(Page images and extracted text)
#####

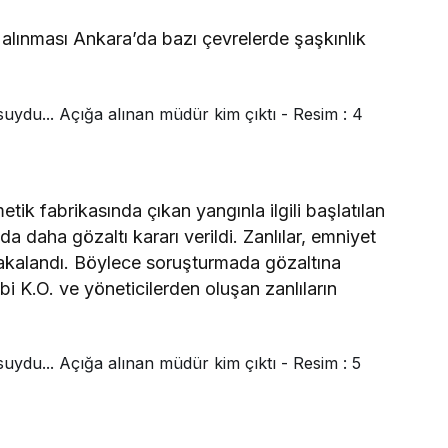
 alınması Ankara’da bazı çevrelerde şaşkınlık
k fabrikasında çıkan yangınla ilgili başlatılan
daha gözaltı kararı verildi. Zanlılar, emniyet
yakalandı. Böylece soruşturmada gözaltına
hibi K.O. ve yöneticilerden oluşan zanlıların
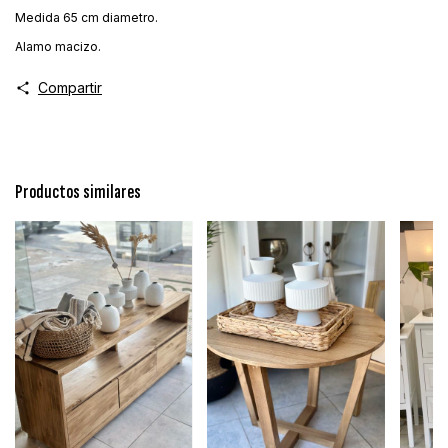
Medida 65 cm diametro.
Alamo macizo.
Compartir
Productos similares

#####

Word for word, give again the lines from the line with "yakalandı. Böylece soruşturmada gözaltına" through the end of the records above, with both ends included and the pictures left out.

◆ Task answer
yakalandı. Böylece soruşturmada gözaltına
hibi K.O. ve yöneticilerden oluşan zanlıların
Medida 65 cm diametro.
Alamo macizo.
Compartir
Productos similares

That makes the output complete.